1 Introduction

With the rapid development of computer graphics (CG), some rendering softwares arise, for example 3D Max, Photoshop and Maya. Based on them, many highly photographic (PG) images are generated, which have involved in the applications of politics, economy and daily life. Unfortunately, some CG images are used as forgery in academic research, journalism, and some other fields. Now, CG technology is getting stronger and CG image is becoming photographic. Thus, how to recognize these CG images from the photographic images is getting critical because they can hardly be identified by human eyes from PG images. Fortunately, image forensics is a possible technology to solve this problem [4, 9, 11, 20].
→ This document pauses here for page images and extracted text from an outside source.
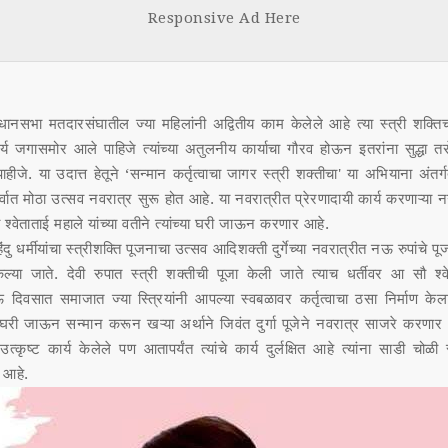
boo
tt
Responsive Ad Here
k
नसभा मतदारसंघातील ज्या महिलांनी अद्वितीय काम केलेले आहे त्या स्त्री शक्त
कार्य जगासमोर आले पाहिजे त्यांच्या अतुलनीय कार्याचा गौरव होऊन इतरांना सुद्धा तस
ाहीजे. या उदात्त हेतूने ‘सन्मान कर्तृत्वाचा जागर स्त्री शक्तीचा' या अभियाना अंतर्ग
सर्वात मोठा उत्सव नवरात्र सुरू होत आहे. या नवरात्रीत प्रेरणादायी कार्य करणाऱ्या न
श्वेताताई महाले यांच्या वतीने त्यांच्या घरी जाऊन करणार आहे.
िंदु धर्मीयांचा स्त्रीशक्ति पूजनाचा उत्सव आदिशक्ती दुर्गेच्या नवरात्रीत नऊ रुपांचे
ेल्या जाते. देवी रुपात स्त्री शक्तीची पूजा केली जाते त्याच धर्तीवर आ सौ श्व
 दिवसात समाजात ज्या स्त्रियांनी आपल्या स्वबळावर कर्तृत्वाचा ठसा निर्माण केल
या घरी जाऊन सन्मान करून खऱ्या अर्थाने जिवंत दुर्गा पूजेने नवरात्र साजरे करणार आ
 उत्कृष्ट कार्य केलेले पण आतापर्यंत त्यांचे कार्य दुर्लक्षित आहे त्यांना साडी चोळी
र आहे.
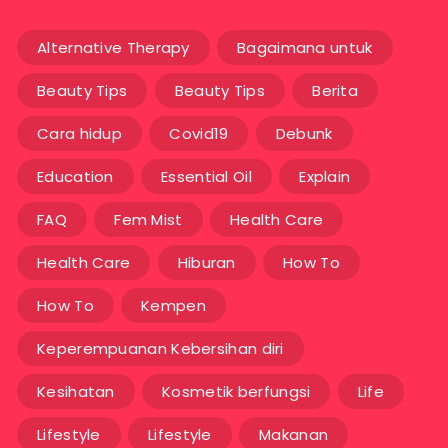
Alternative Therapy
Bagaimana untuk
Beauty Tips
Beauty Tips
Berita
Cara hidup
Covid19
Debunk
Education
Essential Oil
Explain
FAQ
Fem Mist
Health Care
Health Care
Hiburan
How To
How To
Kempen
Keperempuanan Kebersihan diri
Kesihatan
Kosmetik berfungsi
Life
Lifestyle
Lifestyle
Makanan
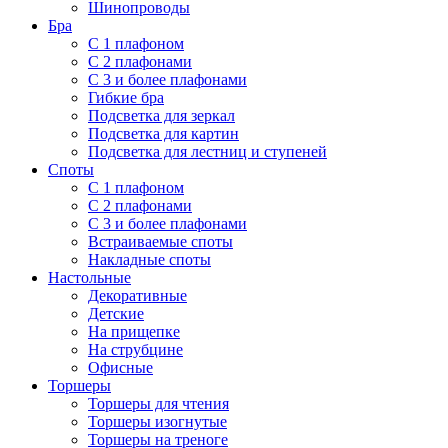
Шинопроводы
Бра
С 1 плафоном
С 2 плафонами
С 3 и более плафонами
Гибкие бра
Подсветка для зеркал
Подсветка для картин
Подсветка для лестниц и ступеней
Споты
С 1 плафоном
С 2 плафонами
С 3 и более плафонами
Встраиваемые споты
Накладные споты
Настольные
Декоративные
Детские
На прищепке
На струбцине
Офисные
Торшеры
Торшеры для чтения
Торшеры изогнутые
Торшеры на треноге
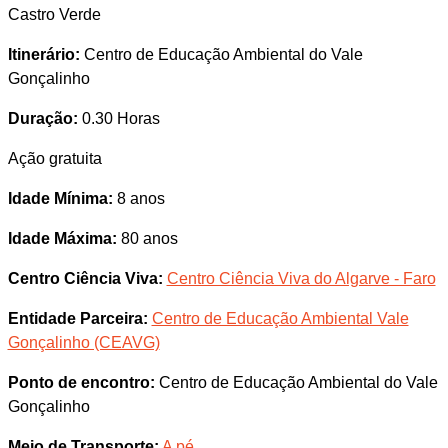
Castro Verde
Itinerário:
Centro de Educação Ambiental do Vale
Gonçalinho
Duração:
0.30 Horas
Ação gratuita
Idade Mínima:
8 anos
Idade Máxima:
80 anos
Centro Ciência Viva:
Centro Ciência Viva do Algarve - Faro
Entidade Parceira:
Centro de Educação Ambiental Vale
Gonçalinho (CEAVG)
Ponto de encontro:
Centro de Educação Ambiental do Vale
Gonçalinho
Meio de Transporte:
A pé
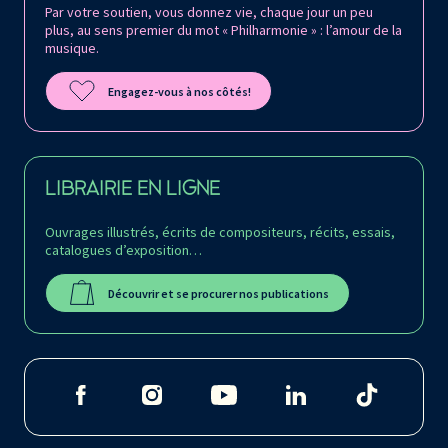
Par votre soutien, vous donnez vie, chaque jour un peu
plus, au sens premier du mot « Philharmonie » : l’amour de la
musique.
Engagez-vous à nos côtés!
LIBRAIRIE EN LIGNE
Ouvrages illustrés, écrits de compositeurs, récits, essais,
catalogues d’exposition…
Découvrir et se procurer nos publications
Nowadays, many researchers focus on forensics for identifying PG and CG [3, 5, 6, 10, 1315]. Most of existing schemes can be classified into two categories, one of which is the transform-domain statistics scheme [3, 5, 6, 13, 15], and the other is the spatial-domain statistics scheme [10, 14]. In this paper, the former is focused on.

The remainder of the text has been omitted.